The ability of some salamanders to regenerate lost limbs has long fascinated the science community.
Now an international team of scientists has created strains of genetically marked salamanders known as axolotl, that express molecular labels associated with connective tissue cells. The researchers also analyzed the activity of different genes in specific cells using single-cell RNA sequencing. Together, these approaches could shed light on exactly how some salamanders are able to regenerate, potentially leading to a better understanding of if and how regeneration could occur in mammals.
“When we tried to analyze the fate of cells in regenerating limbs, it used to be like making a fruit juice with a bowl of fruit without knowing what kinds of fruit are inside,” Prayag Murawala of the Research Institute of Molecular Pathology (IMP) and one of the authors of the study, said in a statement. “But now we can pick apples and make an apple-juice, or we can pick cherries and make cherry-juice from this mix-fruit bowl.
“Using this new level of resolution, we showed that there is no ‘magic cell’ that axolotls would have and that mammals would not have,” he added. “Both rely on fibroblasts in case of an injury, but one can regrow organs, whereas the other forms fibrotic scars.”
Salamanders can replace lost limbs, even as adults, a unique train amongst four-legged creatures in the animal world. Some species of salamander, like the Ambystoma mexicanum, have become popular model organisms for studying regeneration.
When the A. mexicanum or Mexican axolotl loses a limb, cells from near the stump accumulate to form a bastema tissue that can grow back a fully functional limb composed of several different tissue and cell types like muscles, neurons or connective tissue.
The scientists found two possible models that lead to the formation of a blastemal—one where stem cells sit dormant within the connective tissue and wait for when they are needed and one where mature connective tissue cells respond to the loss of a limb by “de-differentiating” into limb progenitor cells.
However, in the past it has not been possible to isolate a blastemal precursor cell and track the fate of its lineage in an adult axolotl to confirm either of these models.
The two combined approaches allowed the team to track the origin and fate of blastemal-precursors and characterize their molecular profiles through the course of limb regeneration.

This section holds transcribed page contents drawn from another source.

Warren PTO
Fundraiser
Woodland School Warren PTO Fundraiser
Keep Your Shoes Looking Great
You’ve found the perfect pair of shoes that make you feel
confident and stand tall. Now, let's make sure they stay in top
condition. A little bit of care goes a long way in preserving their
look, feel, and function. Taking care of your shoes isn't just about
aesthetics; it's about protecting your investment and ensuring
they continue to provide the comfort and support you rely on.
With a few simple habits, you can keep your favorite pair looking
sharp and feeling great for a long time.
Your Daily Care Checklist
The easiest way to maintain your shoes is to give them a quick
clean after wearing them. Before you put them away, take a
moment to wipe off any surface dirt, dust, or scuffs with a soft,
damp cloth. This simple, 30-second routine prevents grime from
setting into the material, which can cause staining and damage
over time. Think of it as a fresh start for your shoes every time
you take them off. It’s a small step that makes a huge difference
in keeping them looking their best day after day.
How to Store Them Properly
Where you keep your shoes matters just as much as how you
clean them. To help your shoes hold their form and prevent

“When we started this work, it was unclear whether blastema-like cells exist in the mature uninjured limbs ready to get activated in case of an injury,” Dunja Knapp, a postdoc at DFG Research Center for Regenerative Therapies Dresden, said in a statement. “Now we carefully looked through thousands of cells in uninjured limbs and haven’t found a single cell like it.
“This indicated that an injury stimulates reprogramming of mature cells in the limbs. Now it will be important to figure out if an injury can induce similar changes in mature mammalian cells.”

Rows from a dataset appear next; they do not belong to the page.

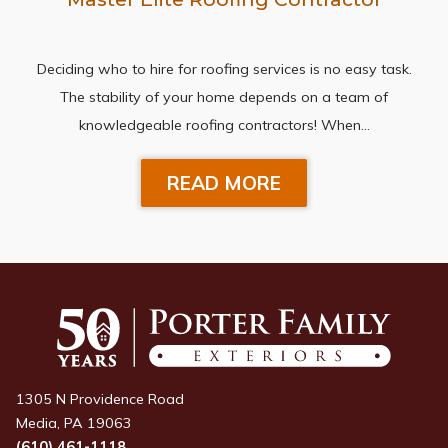
Deciding who to hire for roofing services is no easy task.
The stability of your home depends on a team of
knowledgeable roofing contractors! When…
READ MORE
1305 N Providence Road
Media, PA 19063
(610) 461-1118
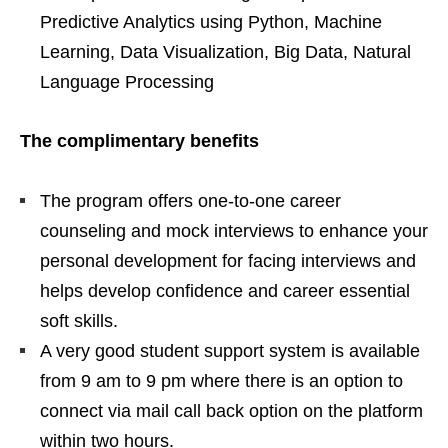
Predictive Analytics using Python, Machine
Learning, Data Visualization, Big Data, Natural
Language Processing
The complimentary benefits
The program offers one-to-one career
counseling and mock interviews to enhance your
personal development for facing interviews and
helps develop confidence and career essential
soft skills.
A very good student support system is available
from 9 am to 9 pm where there is an option to
connect via mail call back option on the platform
within two hours.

The researchers found that blastemal progenitors originate from mature fibroblasts and that if a limb is lost the mature cells do de-differentiate into progenitor cells similar to the cells found in embryonic limb buds. Through testing, the researchers could not find any indication of the presence of pre-existing progenitor cells, which was a previous theory as to why the axolotl is able to regrow limbs and organs.
The team next plans to examine further what makes axolotl fibroblasts different and what empowers them to develop stem-cell properties and replace complex body parts.